I bet Larson’s grandkids give him that feeling.

You’ve felt it too, right? Joy that elevates, tingles your skin, and lodges your breath in your throat. Joy that keeps you up past midnight perfectly ironing a sailor costume for your daughter’s 8,000th dance rehearsal? Joy that makes your heart burst because it’s just so damn full of whatever it is kids fill it up with? You wonder if it just might kill you, and you think, “Death by joy is probably a good way to go.”  

I guess that’s love, isn’t it? When you look at your kids, and—for a fleeting sliver of time—you feel the fullness of love. You’re not seeing the toddler who just spilled milk all over the kitchen floor or the middle-schooler who’s wrestling her emotions. You’re looking at another human, a whole, separate person whose heart is so intimately bound to yours with infinite indestructible threads, that there’s no untangling them. No force in the universe can cut you apart, no matter how many filaments your seven-year-old, with her independent streak, might strain and snap. Sorry kid, them’s the breaks.

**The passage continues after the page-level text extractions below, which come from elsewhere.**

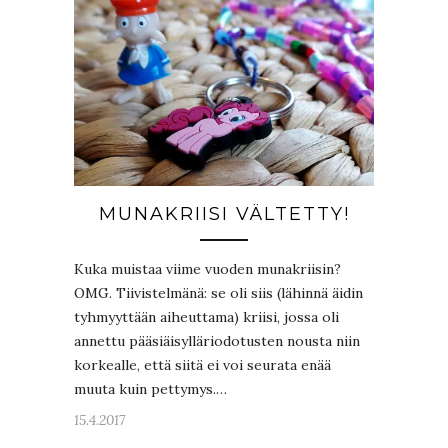
MUNAKRIISI VÄLTETTY!
Kuka muistaa viime vuoden munakriisin?
OMG. Tiivistelmänä: se oli siis (lähinnä äidin
tyhmyyttään aiheuttama) kriisi, jossa oli
annettu pääsiäisylläriodotusten nousta niin
korkealle, että siitä ei voi seurata enää
muuta kuin pettymys.…
15.4.2017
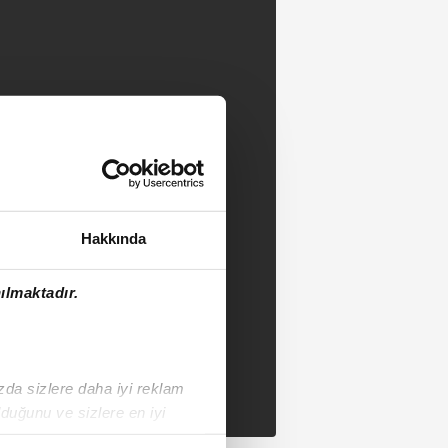
Hakkında
ılmaktadır.
ızda sizlere daha iyi reklam
duğunu ve sizlere en iyi
liyetlerimizi karşılamak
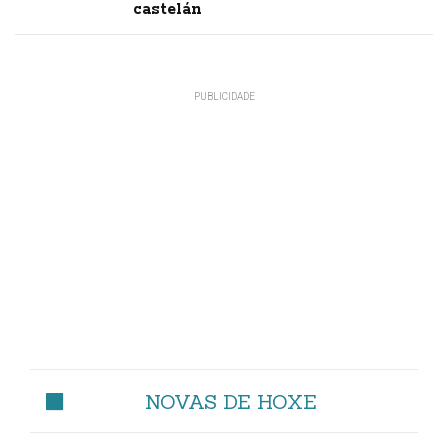
castelán
NOVAS DE HOXE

It’s undefinable, inexpressible. So small you can’t see it. So huge the universe can’t contain it. Crushingly heavy, but so light it’ll waft away if you grasp too tightly. Even now I feel it slip between my fingers as they clack the keyboard.

But do you see why there’s no decision to make? You made it the moment your first child wrapped her fingers around your thumb. The shirt, that magnificent, legendary shirt, with its sweat and blood and Bronx dirt doesn’t have a chance. There’s no question, so stop asking. Of course, you sell the shirt.